Similarly, as much as people hate murderers - especially child killers - and would never defend the kind of torture Victoria condoned, there would realistically be a large amount of people protesting against White Bear. Amnesty International and The UN universal Declaration of Human Rights would certainly cause trouble for the White Bear Justice Park. There's no way that a place like that could realistically exist without at least some Vocal (and powerful) Minorities getting in the way.
Given the science fiction nature of the series as a whole, it's possible we can chalk the above points up to being the result of social and political changes occurring Twenty Minutes into the Future.
In part one, to get through the door and chase Victoria, the "hunter" has to break a window. It is implied that exactly the same routine is done day-in day-out. It would be awfully expensive to replace a window (especially of that size) every day. And ordering and replacing new windows takes time too. It couldn't have been realistically delivered and fitted by the time Victoria takes to wake up to rinse n' repeat.
That's probably intentional. Brooker told Ken Plume that Twitter and its mob mentality are far, far worse than anything even the worst and mots sensational crusading tabloid could manage. It's not about the media circus, it's about the mob mentality.

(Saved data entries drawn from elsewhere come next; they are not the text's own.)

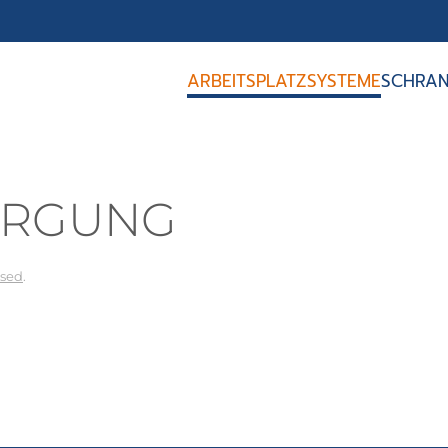
ARBEITSPLATZSYSTEME
SCHRAN
ORGUNG
ised
.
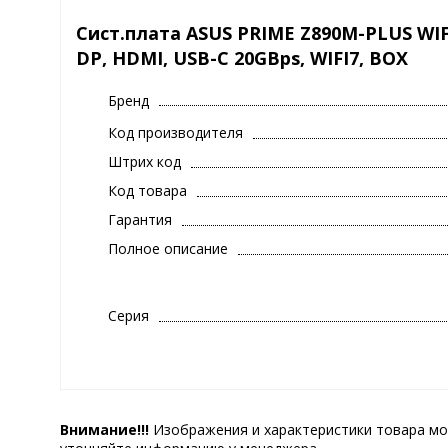
Сист.плата ASUS PRIME Z890M-PLUS WIFI, 
DP, HDMI, USB-C 20GBps, WIFI7, BOX
Бренд
Код производителя
Штрих код
Код товара
Гарантия
Полное описание
Серия
Внимание!!!
Изображения и характеристики товара мо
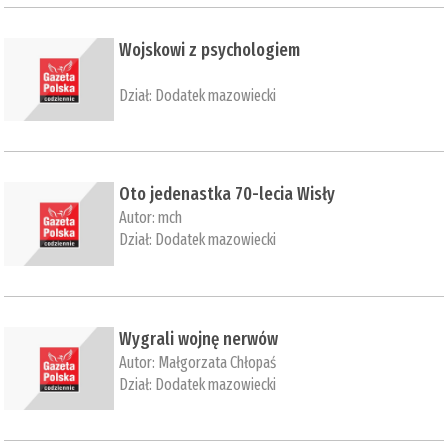
​Wojskowi z psychologiem
Dział:
Dodatek mazowiecki
Oto jedenastka 70-lecia Wisły
Autor:
mch
Dział:
Dodatek mazowiecki
Wygrali wojnę nerwów
Autor:
Małgorzata Chłopaś
Dział:
Dodatek mazowiecki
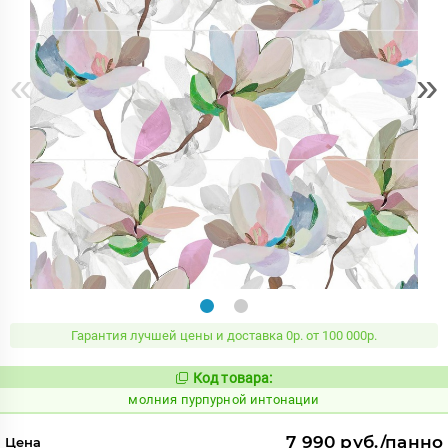
«
»
Гарантия лучшей цены и доставка 0р. от 100 000р.
Код товара:
1009408
Код:
молния пурпурной интонации
7 990 руб./панно
Цена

Fridge Horror: A minor example; The White Bear Justice Park has at least a whole estate of houses in its vicinity for its audience to watch Victoria from. How many people were evicted so that the park could be created? Made worse by the fact they were counsel houses for the financially disadvantaged.
Jerkass Woobie: Victoria, if your still deciding whether her fate was justified or not.

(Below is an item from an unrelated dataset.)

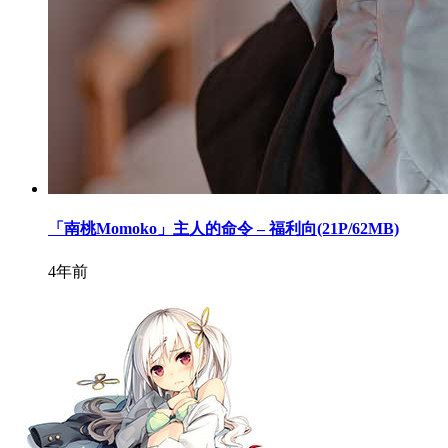
「南桃Momoko」主人的命令 – 福利向(21P/62MB)
4年前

The Woobie: For some, Victoria, if you were still on her side by the end of the episode...
Tropes related to The Waldo Moment:
Strawman Has a Point: Probably intentional, and overlaps with Jerkass Has a Point; Liam Monroe is presented as every inch the stereotypical young Tory professional politician — ruthless, humourless and a bit of a dick. He's also entirely correct that Waldo standing for office and becoming the main competition makes a mockery of the British democratic process and is potentially quite dangerous.
Monroe: If that thing's the main competition, the whole system looks absurd. And maybe it is. But it built these roads.

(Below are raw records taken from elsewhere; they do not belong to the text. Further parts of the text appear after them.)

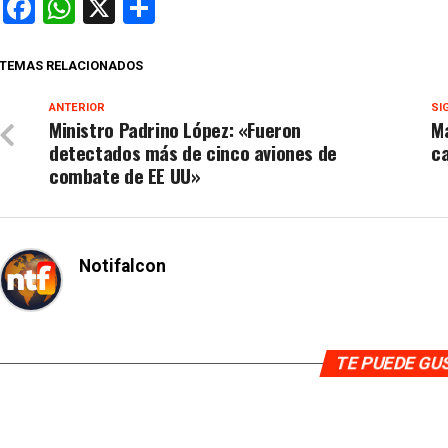
Facebook
WhatsApp
X
Compartir
TEMAS RELACIONADOS
ANTERIOR
SI
Ministro Padrino López: «Fueron
Ma
detectados más de cinco aviones de
ca
combate de EE UU»
Notifalcon
TE PUEDE G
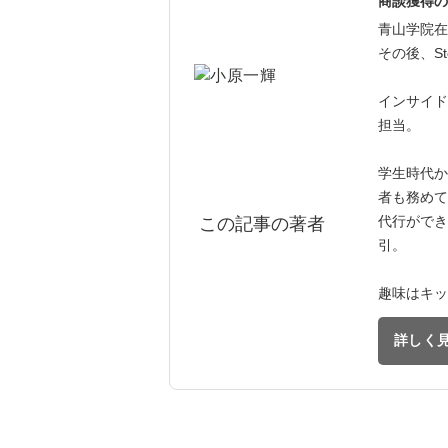
商談獲得の
青山学院在
その後、St
インサイド
担当。
学生時代か
者も務めて
代行ができ
この記事の著者
引。
趣味はキッ
詳しく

Jamie, of course, is a obvious example. A failed comedian, Jamie is sidelined by his more famous friends to only play roles on the show he's on behind the face of a blue bear. He is pressured into turning Waldo into a political protest, more a joke than anything, and then watches it go out of hand before his eyes, ruining his chances with his crush and being blackmailed into carrying it on afterwards. When he finally takes a stand against it he is beaten up as commanded by his so-called friends, who betray him and steal his character, leaving him no money to his name. He later ends up homeless. And beaten up by the police for sleeping under a bridge.
Gwendalyn Harris also qualifies. All she did was hold off dating Jamie until the elections were over (less than a week, basically), but loses her chance of winning the election and is humiliated on live TV by the man she confided in, who blabbed her secret to everyone. She comes last in the elections, despite seeming to be the least immoral candidate.
A case could even be made for Liam Monroe. Sure, he's not likable, but he is tricked and humiliated several times in front of large crowds and national television, and has a shoe lobbed at him.